HELLO, FUTURE! 28

25.7K 3.1K 103
                                    

"Mel, kamu dari mana aja? Pulang jam segini. Lembur?" Cerocos Tyas saat ia selesai menyambut salam dari gadis yang  berpenampilan kusut. Akan tetapi tidak dengan wajah, walau tersirat rasa kantuk senyum itu tetap tersungging manis.

"Tadi sempat jalan-jalan dulu, Mbakkuh, sebelum pulang." Jawabnya.

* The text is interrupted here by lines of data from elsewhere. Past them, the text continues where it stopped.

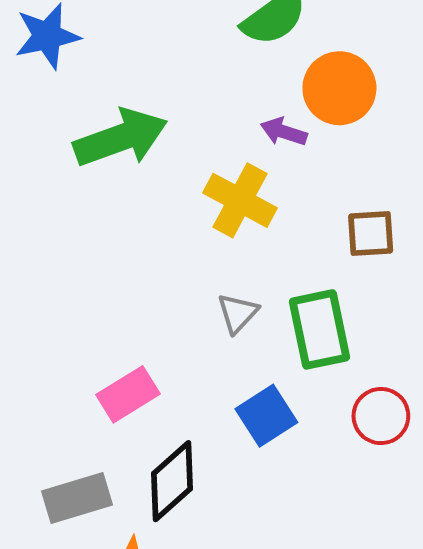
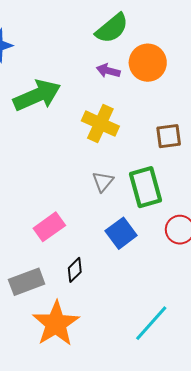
purple arrow: (284, 132) -> (108, 71), moved
black diamond: (172, 481) -> (75, 270), size x0.6

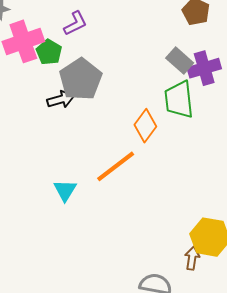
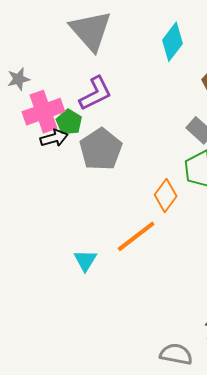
purple L-shape: (75, 23) -> (95, 94), size x1.4
black arrow: (61, 99) -> (54, 138), moved

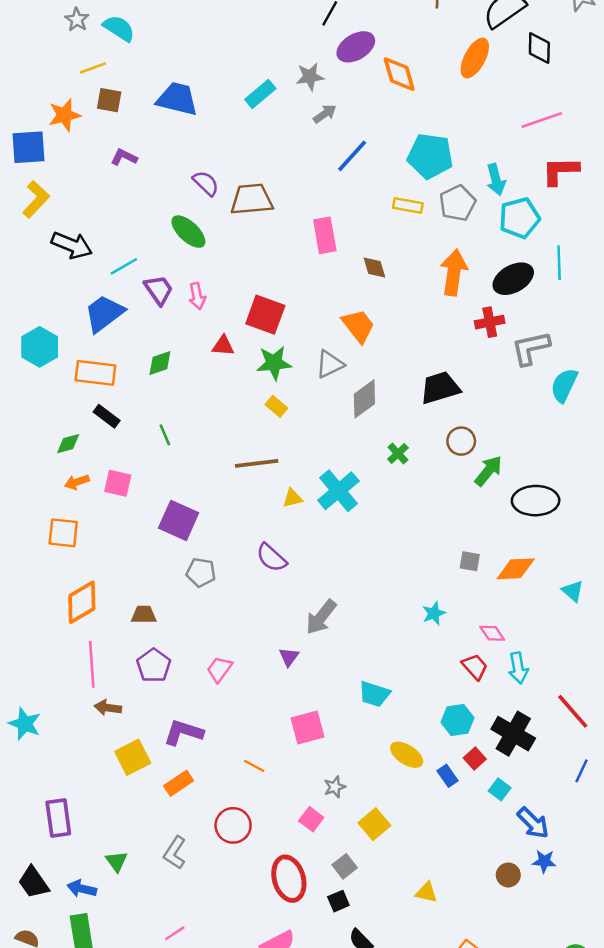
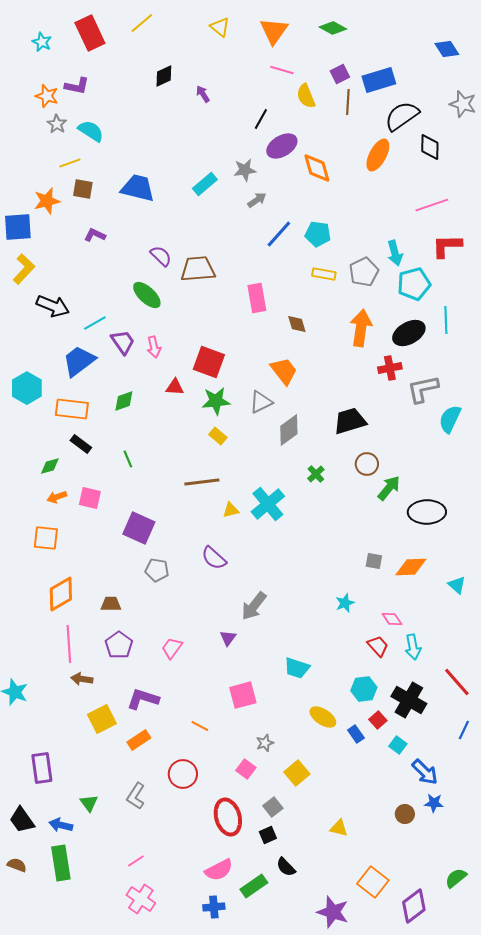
cyan pentagon: (430, 156) -> (318, 234), moved, size x0.7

"Jalan-jalan?! Jam segini?!" Tyas dan Nabila kompak dengan nada ditinggikan. Mungkin jika ini siang atau sore Tyas maupun Nabila tidak akan heran. Tapi sekarang jam sudah menunjukkan pukul dua dini hati.

Melva mengerjabkan mata menatap polos pada dua orang di depannya. "Maksudku jalan-jalan di dunia maya." Gadis berjilbab hitam itu tidak bohong jika ia sempat berkelana di dunia maya, mengunjungi berbagai tempat dan orang secara acak. Namun itu hanya sebentar, sisanya ia ketiduran di rumah sakit.

"Astagfirullah, Melva. Baiknya kamu pasang alarm dulu sebelum main medsos. Kebiasan lupa waktunya udah kronis."

Gadis itu tersenyum canggung. jika Nabila sudah menyebutkan nama, maka gadis itu tengah marah dan kesal. Marahnya seorang Nabila yang cenderung sangat jarang akan melebihi Tyas. Melva bahagia, sampai sekarang masih banyak yang memperhatikannya. Ia kemudian mendekap kedua orang di depannya tersebut lantas berucap, "maaf, mbak-mbakkuh. Dan terima kasih."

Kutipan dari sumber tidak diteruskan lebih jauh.